* [How to complete this task]:
Keeping every character in place, output all the data.

Data shown Start Marker

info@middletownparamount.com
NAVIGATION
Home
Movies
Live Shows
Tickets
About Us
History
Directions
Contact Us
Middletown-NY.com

Data shown End Marker

* [Answer space]:
info@middletownparamount.com
NAVIGATION
Home
Movies
Live Shows
Tickets
About Us
History
Directions
Contact Us
Middletown-NY.com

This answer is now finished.